La vaste opération qui se prépare en bordure de la Seine et sur l’île Seguin n’est pas sans précédent à Boulogne-Billancourt (lire le JdA n° 136, 26 octobre 2001). Dans les années 1920 et 1930, en effet, sous l’impulsion d’un maire à la personnalité singulière, André Morizet, la ville, à la fois industrielle et résidentielle, donne l’exemple d’une ambitieuse politique urbanistique et architecturale, dont l’hôtel de ville de Tony Garnier reste un des symboles.
À Boulogne-Billancourt, l’entre-deux-guerres est une période de mutation accélérée, notamment sous la pression d’une forte industrialisation, dont le développement des usines Renault – qui “annexent” l’île Seguin dans les années 1920 – est symptomatique. Dans le même temps, au nord, la ville voit fleurir résidences cossues et ateliers d’artistes. L’histoire retient plus facilement cette extraordinaire effervescence artistique, autour de figures comme Daniel-Henri Kahnweiler notamment, ainsi que la qualité et l’audace de l’architecture : qu’il s’agisse de l’hôtel Dujarric de la Rivière, des immeubles collectifs dont celui de Pingusson, ou des nombreux ateliers tels celui du peintre Alfred Lombard imaginé par Pierre Patout. Résident boulonnais à partir de 1934, Le Corbusier n’a pas seulement construit quelques villas emblématiques de l’architecture moderne, comme la villa Mietschaninoff, ou encore l’immeuble de la rue Nungesser-et-Coli, mais il est aussi l’auteur de deux propositions d’urbanisme dans lesquelles il esquisse sa vision d’une “ville radieuse”. “Pourquoi Boulogne ne serait-elle pas la commune qui déclencherait le grand mouvement que Paris espère”, écrit-il au maire, André Morizet.
Portant à juste titre les espoirs de l’architecte, celui-ci apparaît comme un personnage pour le moins singulier dans le paysage municipal français de l’entre-deux-guerres. Porté à la mairie en 1919, il ne renonce pas pour autant à son passé de militant de gauche intraitable. En 1922, il est démis de sa fonction de maire, après avoir refusé de participer à la revue du 14-Juillet. Adhérent au Parti communiste, cet ancien dirigeant du groupe des étudiants collectivistes rejoint l’Union socialiste-communiste, puis la SFIO de Léon Blum en 1927. Jusqu’à sa mort en 1942, toute son action à la tête de la municipalité tend à “transformer le grand village mal servi en une ville moderne”. Historien de l’haussmanisme, il possède une conscience aiguë des problèmes urbanistiques et développe une véritable expertise dans ce domaine, puisqu’en 1928, il est nommé à la commission d’aménagement et d’extension du département de la Seine, et, quatre ans plus tard, publie Vers le Grand Paris.

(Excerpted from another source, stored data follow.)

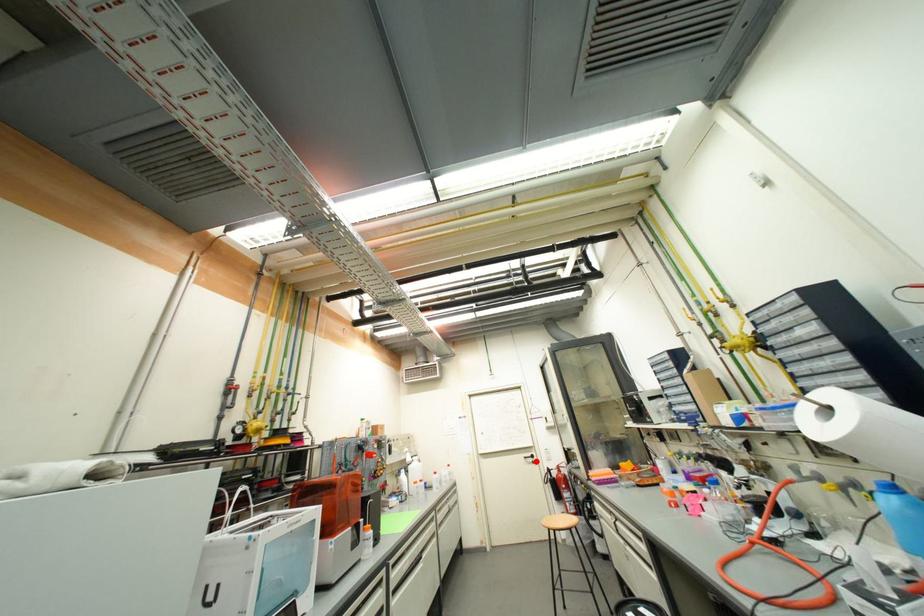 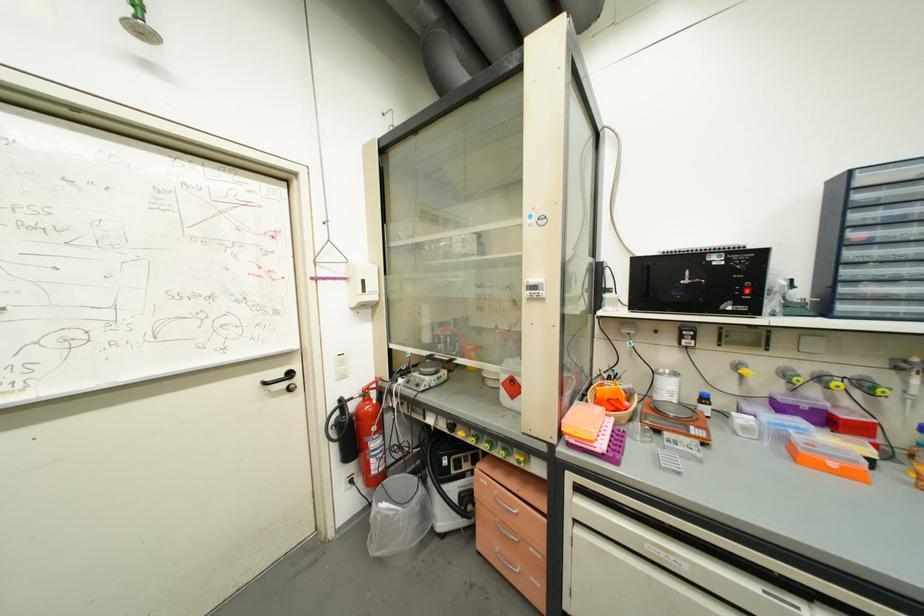 In the second image, find the point that corresponds to the highlighted location in the first image.

(289, 387) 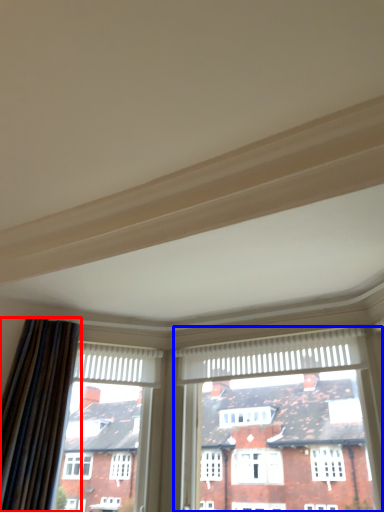 Question: Which object is closer to the camera taking this photo, curtain (highlighted by a red box) or window (highlighted by a blue box)?

Choices:
 (A) curtain
 (B) window

Answer: (A) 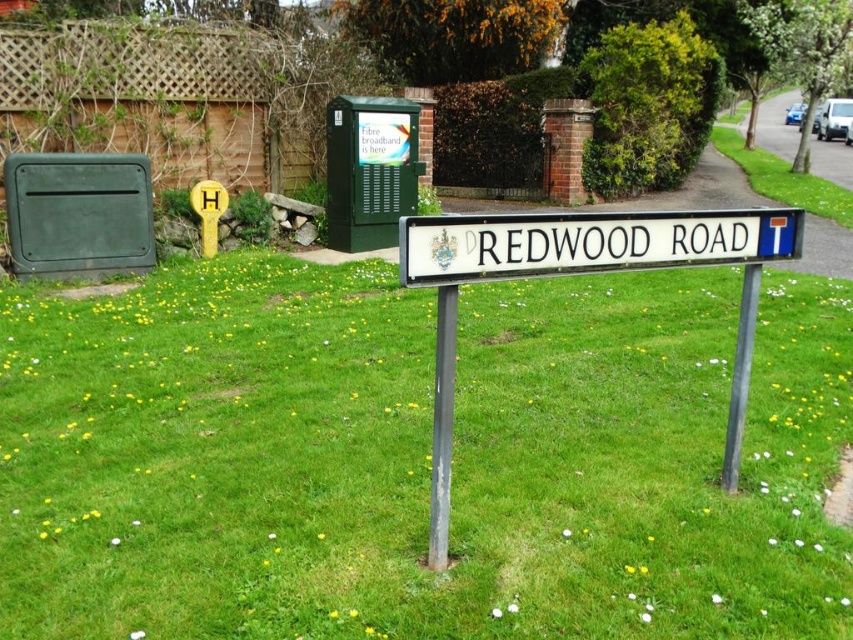 You are a delivery driver approaching Redwood Road and need to park your vehicle. The parking rules are displayed on the white plastic street sign at center attached to the metallic pole at center. Can you determine if the sign is mounted on the pole or placed next to it?

The white plastic street sign at center is positioned over metallic pole at center, so the sign is mounted on the pole.

Based on the photo, you are standing in front of the white plastic street sign at center and the metallic pole at center. Which object is nearer to you?

The white plastic street sign at center is closer to the viewer than the metallic pole at center, so it is nearer.

You are standing at the origin point of a coordinate system where the image is mapped. The white plastic street sign at center is located at coordinates approximately 0.427 in the x direction and 0.682 in the y direction. If you want to move directly towards the sign, which direction should you move in terms of x and y coordinates?

To move directly towards the white plastic street sign at center located at coordinates x 0.427 and y 0.682, you should move in the positive x and positive y direction since the sign is at higher x and y values than the origin. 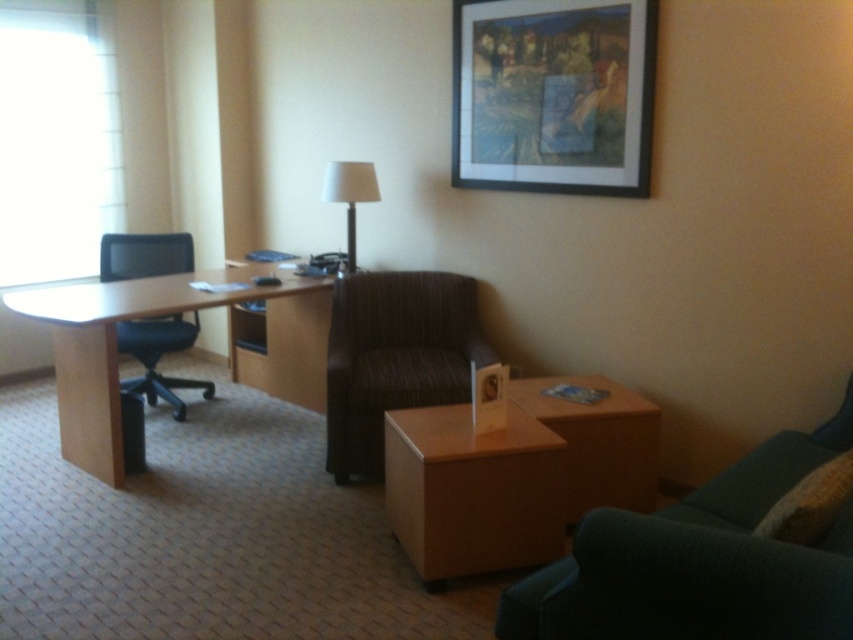 Question: Which is nearer to the brown striped armchair at center?

Choices:
 (A) light brown wood desk at left
 (B) black mesh office chair at left

Answer: (A)

Question: Is green fabric swivel chair at lower right below wooden framed artwork at upper center?

Choices:
 (A) no
 (B) yes

Answer: (B)

Question: Which point appears closest to the camera in this image?

Choices:
 (A) (154, 390)
 (B) (733, 584)

Answer: (B)

Question: Can you confirm if green fabric swivel chair at lower right is bigger than white fabric lampshade at upper center?

Choices:
 (A) no
 (B) yes

Answer: (B)

Question: Is brown striped armchair at center smaller than matte plastic picture frame at center?

Choices:
 (A) no
 (B) yes

Answer: (A)

Question: Which point is closer to the camera taking this photo?

Choices:
 (A) (131, 353)
 (B) (640, 67)
 (C) (326, 408)
 (D) (192, 275)

Answer: (B) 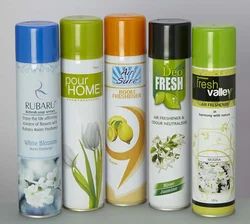 I want to click on left canister, so click(x=41, y=122). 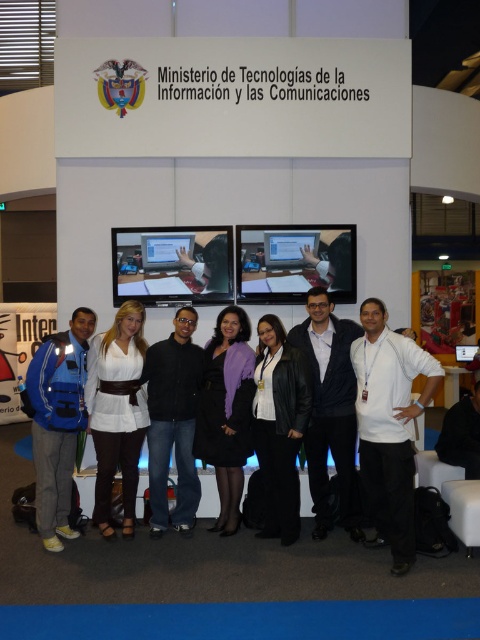 Question: Which point is closer to the camera?

Choices:
 (A) white matte shirt at right
 (B) white matte shirt at center
 (C) purple matte jacket at center

Answer: (A)

Question: Is white matte shirt at center further to the viewer compared to black matte shirt at center?

Choices:
 (A) no
 (B) yes

Answer: (A)

Question: Among these points, which one is farthest from the camera?

Choices:
 (A) (123, 486)
 (B) (225, 445)
 (C) (48, 445)
 (D) (282, 424)

Answer: (A)

Question: Can you confirm if blue fabric backpack at left is positioned to the right of black matte shirt at center?

Choices:
 (A) yes
 (B) no

Answer: (B)

Question: Does white matte shirt at right appear over black leather jacket at center?

Choices:
 (A) no
 (B) yes

Answer: (B)

Question: Which object is closer to the camera taking this photo?

Choices:
 (A) black leather jacket at center
 (B) white matte shirt at right
 (C) blue fabric backpack at left
 (D) purple matte jacket at center

Answer: (B) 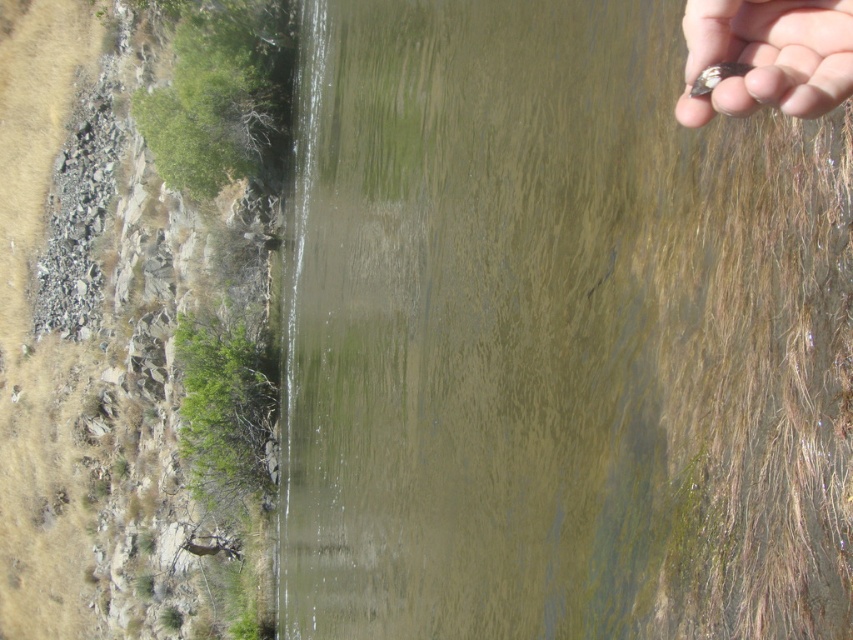 Which is in front, point (764, 520) or point (683, 19)?

Point (764, 520)

Which of these two, greenish murky water at upper center or smooth skin hand at upper right, stands shorter?

smooth skin hand at upper right

Who is more forward, (662, 548) or (828, 90)?

Point (828, 90) is in front.

Where is `greenish murky water at upper center`? This screenshot has width=853, height=640. greenish murky water at upper center is located at coordinates (558, 337).

Who is taller, greenish murky water at upper center or rocks at left?

rocks at left is taller.

Can you confirm if greenish murky water at upper center is taller than rocks at left?

No.

Find the location of a particular element. Image resolution: width=853 pixels, height=640 pixels. greenish murky water at upper center is located at coordinates (558, 337).

The height and width of the screenshot is (640, 853). What do you see at coordinates (91, 337) in the screenshot? I see `rocks at left` at bounding box center [91, 337].

Which is in front, point (83, 211) or point (753, 28)?

Point (753, 28) is in front.

Find the location of a particular element. The image size is (853, 640). rocks at left is located at coordinates (91, 337).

Cette même année 1932, un plan d’aménagement de Boulogne est adopté, qui sera modifié à plusieurs reprises. La cité en mutation avait incontestablement besoin d’un outil de ce type. De quelque 1 500 âmes au milieu du XIXe siècle, la population atteint 100 000 habitants dans les années 1930. Entre-temps, Billancourt avait été rattaché à Boulogne.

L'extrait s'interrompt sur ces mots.